(What you will do)
From the first line to the last, restate every record word for word, leaving out the pictures.
○ ○ ○ ○ ○ ○ ○
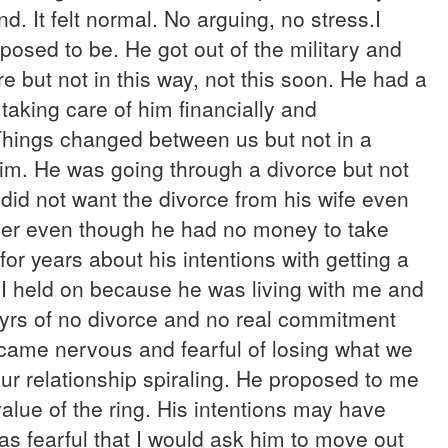
It felt normal. No arguing, no stress.I
posed to be. He got out of the military and
e but not in this way, not this soon. He had a
taking care of him financially and
 Things changed between us but not in a
im. He was going through a divorce but not
did not want the divorce from his wife even
 her even though he had no money to take
for years about his intentions with getting a
 I held on because he was living with me and
 yrs of no divorce and no real commitment
became nervous and fearful of losing what we
our relationship spiraling. He proposed to me
value of the ring. His intentions may have
s fearful that I would ask him to move out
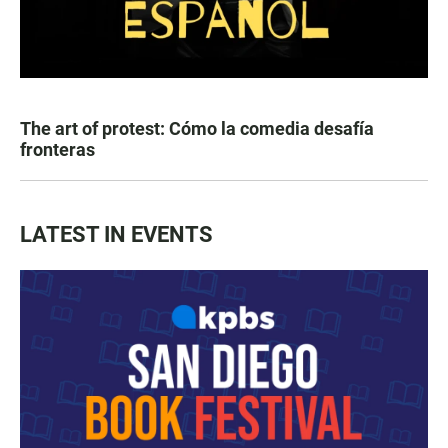
The art of protest: Cómo la comedia desafía
fronteras
LATEST IN EVENTS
○ ○ ○ ○ ○ ○ ○
(Exercise answer)
It felt normal. No arguing, no stress.I
posed to be. He got out of the military and
e but not in this way, not this soon. He had a
taking care of him financially and
 Things changed between us but not in a
im. He was going through a divorce but not
did not want the divorce from his wife even
 her even though he had no money to take
for years about his intentions with getting a
 I held on because he was living with me and
 yrs of no divorce and no real commitment
became nervous and fearful of losing what we
our relationship spiraling. He proposed to me
value of the ring. His intentions may have
s fearful that I would ask him to move out
The art of protest: Cómo la comedia desafía
fronteras
LATEST IN EVENTS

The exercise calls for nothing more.